Inside the Journal, readers found sensational matter. The gist of three main charges:
The case oj Lucy D. Slowe: While Miss Slowe, dean of women for 15 years, lay on her deathbed, President Johnson sent a message announcing his intention to appoint her successor within 24 hours.
The case of the misused PWA money: Because of irregularities in the expenditure of PWA money for college buildings, the university had to return $32,000 to the U. S. Government. Particularly pointed were alumni references to the mystery of the "missing" lumber, $545 worth of PWA wood which President Johnson was accused of having spirited away at dead of night.
The case of the seduced wife: For refusing to withdraw charges that a Howard University professor had seduced his young wife, a laboratory assistant, Robert Thompson, was fired.
Last week, while the university's trustees investigated the charges, President Johnson sniffed. He declared that the General Alumni Association includes only 253 of the 8,000 living Howard alumni, that it employs tactics "almost equivalent to gangsterism." His answer to the charges: 1) He had asked Dean Slowe to suggest an acting dean, sent her a note hoping she would soon be back; 2) Secretary of the Interior Harold Ickes had found "no implication of dishonesty" in the handling of PWA money or PWA lumber; 3) Laboratory Assistant Thompson had failed to produce evidence of a seduction.

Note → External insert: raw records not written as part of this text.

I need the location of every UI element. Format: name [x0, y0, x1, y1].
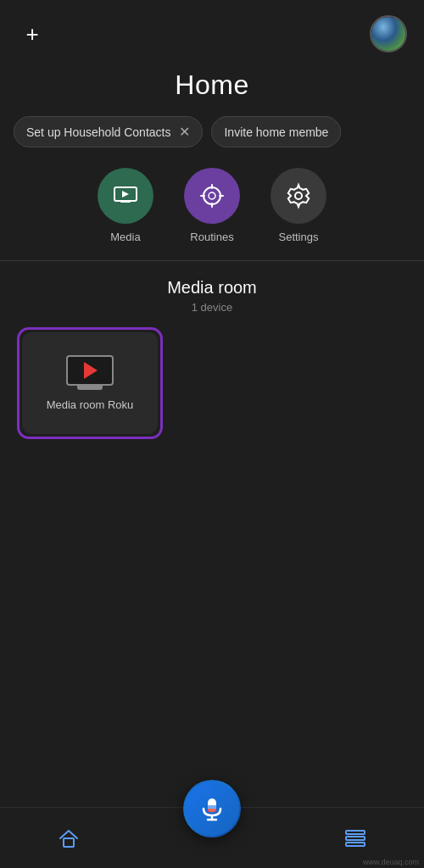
- add-button[interactable]: +: [17, 19, 47, 49]
- home-nav-icon: [57, 826, 81, 850]
- play-icon: [84, 362, 98, 379]
- devices-nav-icon: [343, 826, 367, 850]
- svg-rect-15: [64, 838, 74, 847]
- svg-rect-2: [120, 201, 131, 203]
- svg-point-3: [204, 187, 220, 204]
- device-card-selected[interactable]: Media room Roku: [17, 327, 163, 439]
- invite-home-chip[interactable]: Invite home membe: [211, 116, 341, 147]
- tv-screen: [66, 355, 114, 386]
- svg-rect-17: [346, 837, 365, 840]
- routines-icon: [198, 181, 226, 210]
- tv-stand: [77, 386, 103, 390]
- mic-fab-wrapper: [183, 780, 241, 837]
- device-label: Media room Roku: [47, 398, 134, 411]
- media-action[interactable]: Media: [98, 168, 153, 243]
- chip-label: Invite home membe: [224, 125, 328, 139]
- room-device-count: 1 device: [17, 301, 407, 314]
- svg-rect-14: [208, 809, 216, 812]
- chip-close-icon[interactable]: ✕: [179, 124, 190, 140]
- settings-action[interactable]: Settings: [271, 168, 326, 243]
- routines-action[interactable]: Routines: [184, 168, 240, 243]
- svg-point-9: [295, 192, 302, 199]
- room-title: Media room: [17, 278, 407, 298]
- settings-icon-circle: [271, 168, 326, 224]
- settings-icon: [284, 181, 313, 210]
- routines-label: Routines: [190, 231, 233, 243]
- nav-devices[interactable]: [326, 820, 384, 857]
- routines-icon-circle: [184, 168, 240, 224]
- device-card[interactable]: Media room Roku: [22, 332, 158, 434]
- settings-label: Settings: [279, 231, 319, 243]
- media-icon-circle: [98, 168, 153, 224]
- mic-icon: [198, 795, 226, 822]
- app-header: +: [0, 0, 424, 61]
- watermark: www.deuaq.com: [363, 858, 419, 866]
- room-section: Media room 1 device Media room Roku: [0, 278, 424, 439]
- nav-home[interactable]: [40, 820, 98, 857]
- svg-rect-13: [208, 805, 216, 809]
- media-icon: [111, 181, 140, 210]
- section-divider: [0, 260, 424, 261]
- suggestion-chips: Set up Household Contacts ✕ Invite home …: [0, 116, 424, 147]
- mic-button[interactable]: [183, 780, 241, 837]
- chip-label: Set up Household Contacts: [26, 125, 170, 139]
- avatar[interactable]: [370, 15, 407, 53]
- media-label: Media: [110, 231, 140, 243]
- quick-actions-row: Media Routines Settings: [0, 168, 424, 243]
- household-contacts-chip[interactable]: Set up Household Contacts ✕: [14, 116, 203, 147]
- svg-point-4: [209, 192, 215, 199]
- page-title: Home: [0, 70, 424, 101]
- tv-icon: [66, 355, 114, 390]
- svg-rect-18: [346, 843, 365, 846]
- svg-marker-1: [122, 191, 129, 198]
- svg-rect-16: [346, 831, 365, 834]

A onetime Baptist minister, Mordecai Johnson has degrees from Harvard and University of Chicago. He has raised $5,000,000 for expansion of Howard, which today has 2,108 men and women students in nine graduate and undergraduate branches, gets most of its money for operating expenses from the U. S. Government. Abuse from disgruntled alumni has been the hairshirt of Howard University presidents, even of its first president, O. O. Howard, who was investigated by a Congressional committee and exonerated. All of it is due, President Johnson insists, to the hope of Negro intellectuals close to the Government that they may get jobs if there is a shakeup in the university.